Quelles types de menaces et harcèlements vivez-vous au quotidien ?
« Peu après notre rupture, alors que j’allais chercher ma fille à son école, il a mis une arme dans mon dos et m’a obligé à le suivre. J’ai dû lui mentir en lui disant que je l’aimais pour m’en sortir ce jour-là. Par la suite, il a commencé à me harceler avec des lignes téléphoniques enregistrées sur d’autres noms que le sien. Je devenais folle à essayer de prouver à la police que c’était lui qui m’appelait sans cesse et pas d’autres gens comme il essayait de le faire croire. J’ai fini par télécharger un programme d’enregistrement vocal pour enregistrer sa voix lors de ses appels puisque plusieurs plaintes de mon dossier ont été rejetées par manque de preuves. Mais aussi parce que les juges et les procureurs ne voulaient pas me croire. Ils pensaient que j’étais folle et ils m’ont même accusée d’avoir enregistré des appels téléphoniques sans en avoir la permission. Il a aussi volé des photos de moi sur les réseaux sociaux et il les a imprimées partout dans mon quartier en disant que je faisais partie d’une organisation terroriste et aussi que j’étais une prostituée. Il a également ouvert de faux comptes sur les réseaux sociaux en se faisant passer pour moi.

Un jour, il a réussi à rentrer chez moi et m’a étranglée.
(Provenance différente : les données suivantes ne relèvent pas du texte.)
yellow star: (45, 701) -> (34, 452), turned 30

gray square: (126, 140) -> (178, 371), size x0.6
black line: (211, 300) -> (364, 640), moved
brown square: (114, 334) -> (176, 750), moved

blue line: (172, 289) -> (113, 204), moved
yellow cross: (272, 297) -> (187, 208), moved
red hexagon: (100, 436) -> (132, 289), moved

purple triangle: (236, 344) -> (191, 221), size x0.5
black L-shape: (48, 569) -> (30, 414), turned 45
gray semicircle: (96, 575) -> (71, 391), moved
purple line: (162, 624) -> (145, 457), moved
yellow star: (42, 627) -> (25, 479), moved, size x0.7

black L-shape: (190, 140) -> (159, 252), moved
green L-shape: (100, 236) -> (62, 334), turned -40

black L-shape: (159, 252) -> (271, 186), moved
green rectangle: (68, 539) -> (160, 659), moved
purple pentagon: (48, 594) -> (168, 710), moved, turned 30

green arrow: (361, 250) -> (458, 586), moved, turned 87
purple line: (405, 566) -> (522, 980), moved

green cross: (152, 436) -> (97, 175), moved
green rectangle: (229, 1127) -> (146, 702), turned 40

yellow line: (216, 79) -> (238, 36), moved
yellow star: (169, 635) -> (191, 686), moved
En 2015, il a essayé de me renverser avec son véhicule quand j’étais en chemin pour aller déposer ma fille à l’école. Il m’observe, il me suit, et plus d’une fois je me suis vue mourir. Il a encore essayé de m’appeler il y a une semaine alors qu’il y a une mesure d’éloignement contre lui.
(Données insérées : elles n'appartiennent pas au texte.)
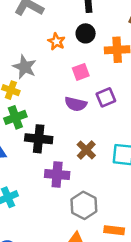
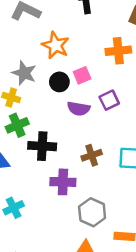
black circle: (86, 33) -> (59, 82), moved
orange star: (56, 42) -> (56, 45), size x1.5
brown cross: (86, 150) -> (92, 155), turned 30

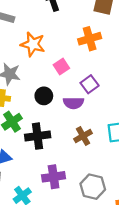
black circle: (59, 82) -> (44, 96), moved
purple semicircle: (79, 109) -> (74, 103), moved
purple cross: (63, 182) -> (54, 177), moved

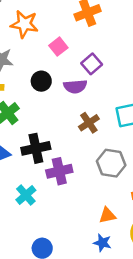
black cross: (38, 136) -> (36, 148), moved
gray hexagon: (93, 187) -> (111, 163), moved

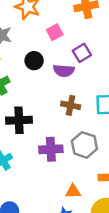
brown cross: (89, 123) -> (71, 105), turned 36
purple cross: (59, 171) -> (51, 149), moved

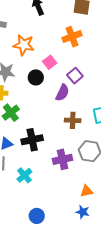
black circle: (34, 61) -> (36, 77), moved
purple semicircle: (64, 71) -> (62, 93), turned -60

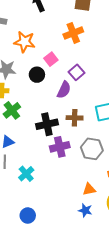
black cross: (32, 140) -> (47, 124), moved
purple cross: (62, 159) -> (60, 147), moved
blue circle: (37, 216) -> (28, 216), moved

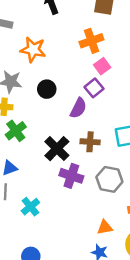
pink square: (51, 59) -> (102, 66), moved
black cross: (47, 124) -> (57, 149), turned -35
purple cross: (60, 147) -> (71, 176), turned 30

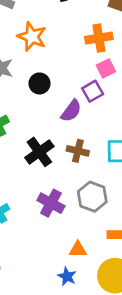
purple cross: (71, 176) -> (51, 203), moved

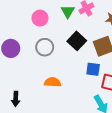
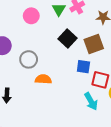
gray circle: (45, 47) -> (29, 59), moved

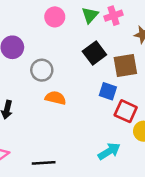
cyan arrow: (91, 101) -> (109, 151), moved, turned -102

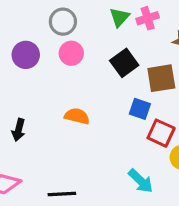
pink circle: (55, 17) -> (71, 53), moved
gray circle: (42, 70) -> (63, 22), moved
cyan arrow: (109, 151) -> (141, 181), turned 75

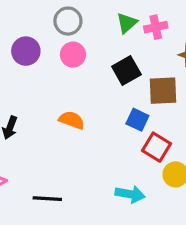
cyan arrow: (141, 181) -> (130, 194), turned -40

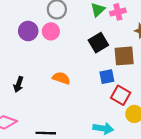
pink circle: (73, 55) -> (51, 31), moved
blue square: (137, 120) -> (107, 77), turned -35

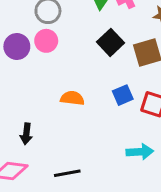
blue square: (107, 77) -> (123, 95), moved
black arrow: (18, 84) -> (26, 134), moved

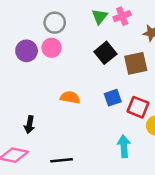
cyan arrow: (140, 152) -> (124, 146), turned -95

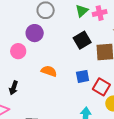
pink circle: (52, 48) -> (18, 51), moved
purple circle: (27, 51) -> (35, 33), moved

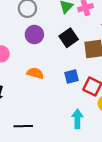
purple circle: (35, 33) -> (34, 35), moved

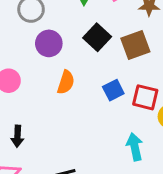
orange semicircle: (35, 73) -> (66, 82), moved, turned 105

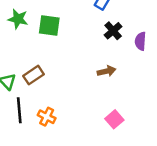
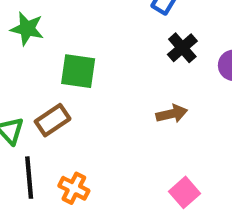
green square: (49, 26) -> (78, 71), moved

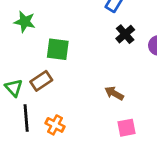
brown arrow: (172, 114) -> (114, 93), moved, turned -138
pink square: (184, 192) -> (127, 128), turned 30

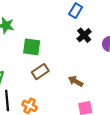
brown rectangle: (41, 81) -> (40, 72), moved

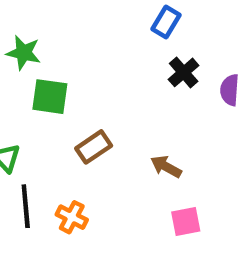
green square: (32, 47) -> (50, 97), moved

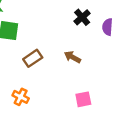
brown arrow: (166, 167) -> (72, 57), moved

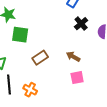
pink square: (83, 99) -> (77, 78), moved

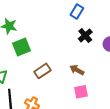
green square: (20, 35) -> (22, 47), turned -30

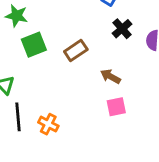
brown rectangle: (42, 71) -> (76, 50), moved

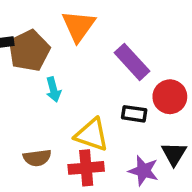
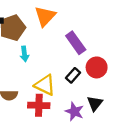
black rectangle: (134, 114) -> (73, 75), turned -64

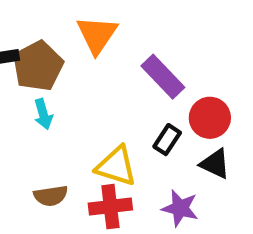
cyan arrow: (24, 54) -> (43, 114), moved
black triangle: (95, 103) -> (215, 164), moved, turned -35

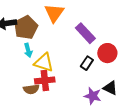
black triangle: (215, 164) -> (110, 88), moved
yellow triangle: (116, 166) -> (44, 62), moved
red cross: (110, 207) -> (45, 80), moved

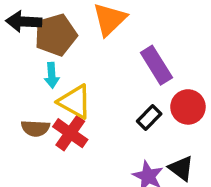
red cross: (45, 80) -> (70, 133), turned 30
brown semicircle: (31, 89) -> (35, 128), moved

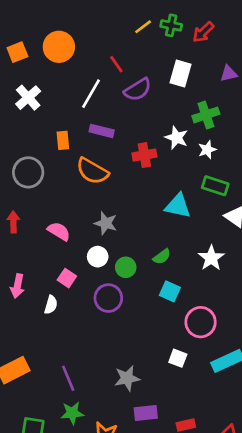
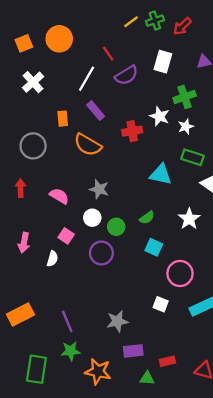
green cross: (171, 25) -> (155, 21), turned -30
purple rectangle: (102, 131) -> (96, 111), turned 36

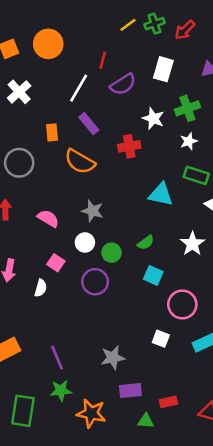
red line: (108, 54) -> (103, 60), turned 49
white star: (159, 116) -> (153, 119), moved

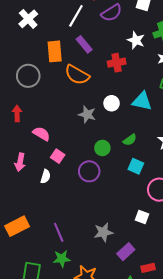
orange rectangle: (52, 132) -> (55, 51), size x1.5
pink semicircle: (48, 218) -> (41, 134), moved
white circle: (85, 242) -> (112, 103), moved
purple rectangle: (130, 391) -> (126, 252), moved, turned -36

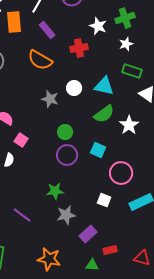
orange rectangle: (55, 51) -> (14, 22), moved
green semicircle: (130, 140) -> (104, 114), moved, size x1.5
purple circle: (89, 171) -> (67, 155), moved
purple line: (59, 232) -> (22, 215), turned -30
green star: (62, 259) -> (55, 191), moved

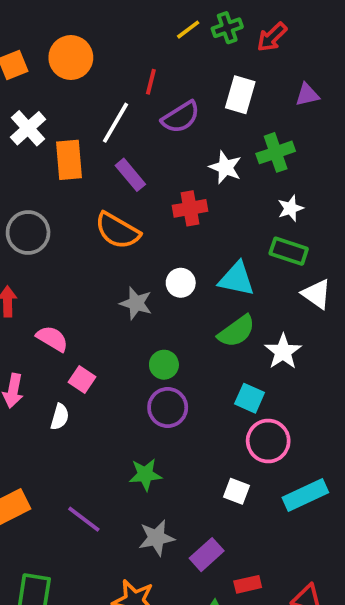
white star: (126, 44) -> (291, 208), moved
cyan square: (98, 150) -> (250, 398), moved
gray star: (66, 215) -> (156, 538), moved

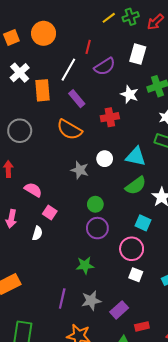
pink circle: (268, 441) -> (132, 249), moved
purple line: (84, 519) -> (62, 299), moved, turned 66

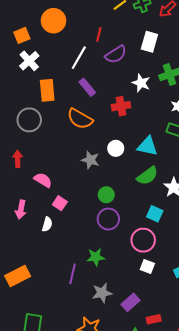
orange square: (11, 37) -> (22, 35), moved
orange rectangle: (42, 90) -> (47, 90), moved
purple line: (62, 299) -> (72, 274), moved

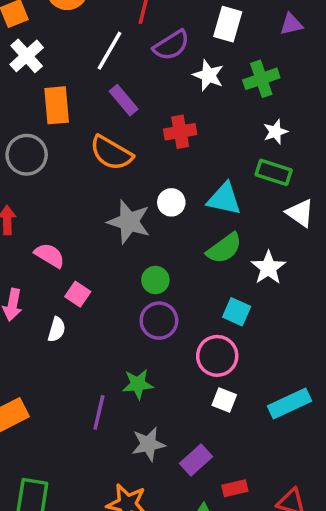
white star: (141, 83) -> (208, 75), moved
gray star: (90, 160) -> (129, 222), size x1.4

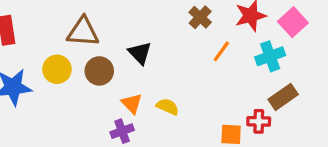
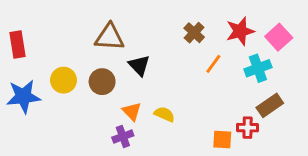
brown triangle: (83, 32) -> (110, 37), moved

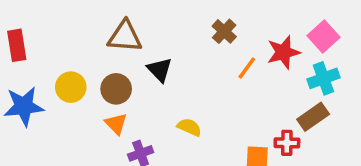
red star: (240, 31) -> (283, 52), moved
cyan cross: (258, 68) -> (323, 78), moved
orange triangle: (132, 111) -> (116, 124), moved

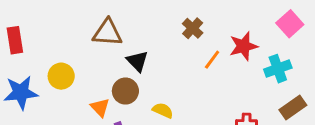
pink square: (323, 37) -> (290, 24), moved
brown circle: (116, 89) -> (125, 91), moved
brown rectangle: (313, 117) -> (293, 107), moved

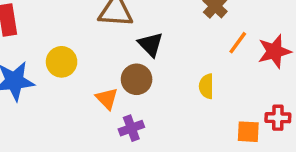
red star: (243, 46) -> (274, 51), moved
yellow semicircle: (163, 110) -> (206, 86), moved, turned -114

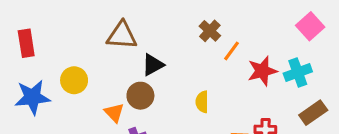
orange line: (238, 43) -> (231, 51), moved
black triangle: (151, 44) -> (153, 65), turned 45

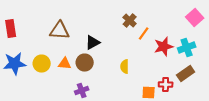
brown triangle: (122, 35) -> (60, 30), moved
yellow circle: (74, 80) -> (42, 64), moved
orange triangle: (114, 113) -> (65, 64), moved, turned -40
brown rectangle: (313, 113) -> (186, 74), moved

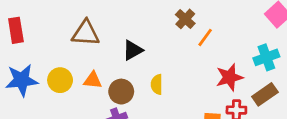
red star: (164, 46) -> (229, 77), moved
brown circle: (85, 62) -> (121, 92), moved
yellow semicircle: (125, 66) -> (157, 84), moved

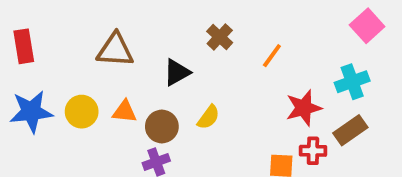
brown cross: (185, 19) -> (220, 37), moved
yellow semicircle: (157, 84) -> (208, 117), turned -144

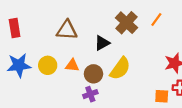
brown cross: (220, 37) -> (127, 23), size x1.5
orange line: (272, 56) -> (156, 19), moved
yellow semicircle: (208, 117) -> (120, 69), size x1.6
Quand je sors de chez moi je me demande à chaque fois si je serai capable de rentrer chez moi le soir. Ce qu’il voudrait c’est que je reste enfermée chez moi mais je ne veux pas lui donner ce plaisir, alors je sors en prétendant que je n’ai pas peur. Mais ce n’est pas vrai, je vis tous les jours avec cette menace d’être tuée. Alors que lui, il vit plus librement que moi. Même en étant assise ici en répondant à vos questions je vis avec la peur qu’il soit là et quand je raconte tout ça je revis ces événements. Il y a toujours un risque que je sois l’une des prochaines femmes tuées. C’est pourquoi je veux que tout le monde sache que le gouvernement ne m’a pas protégée, qu’il me laisse exposée à la violence. La convention d’Istanbul et la loi 6284 dit qu’il faut emprisonner l’homme qui met en danger la vie d’une femme. Mais elle n’est pas appliquée ici ! »

Que réclamez-vous ?
« La première raison pour laquelle je me bats est tout simplement d’avoir le droit de vivre librement. Et bien sûr je souhaite que cette lutte que je mène soit utile pour d’autres femmes. Cela fait seulement trois ans que je parle aux médias avant je me battais seule et ma vie se résumait à aller de chez moi au poste de police et ensuite au tribunal. Je passais tout mon temps dans les tribunaux mais je me suis rendu compte que ça ne suffisait pas.

Je n’ai pas toujours été si forte car ces menaces et harcèlements me mettaient à bout, j’ai même fait une tentative de suicide. Encore aujourd’hui mon esprit n’est toujours pas tranquille. Je ne trouve parfois pas le sommeil, je fais des crises de panique. Et tout ce que je souhaite c’est que ce cauchemar se termine. Et pour que ça se finisse, j’ai compris que je devais faire entendre ma voix. Lors de ma première conférence de presse en 2018, je tenais une pancarte avec la photo d’Helin Palandöken* victime de féminicide. J’ai dit que j’espérais que personne ne doive un jour tenir ma pancarte ! Deux députés de partis d’opposition ont même soulevé mon cas au parlement mais cet homme n’est toujours pas arrêté ! Je veux qu’il soit condamné par l’état, car les infimes punitions qu’il a reçues ne le dissuadent évidemment pas de continuer d’agir.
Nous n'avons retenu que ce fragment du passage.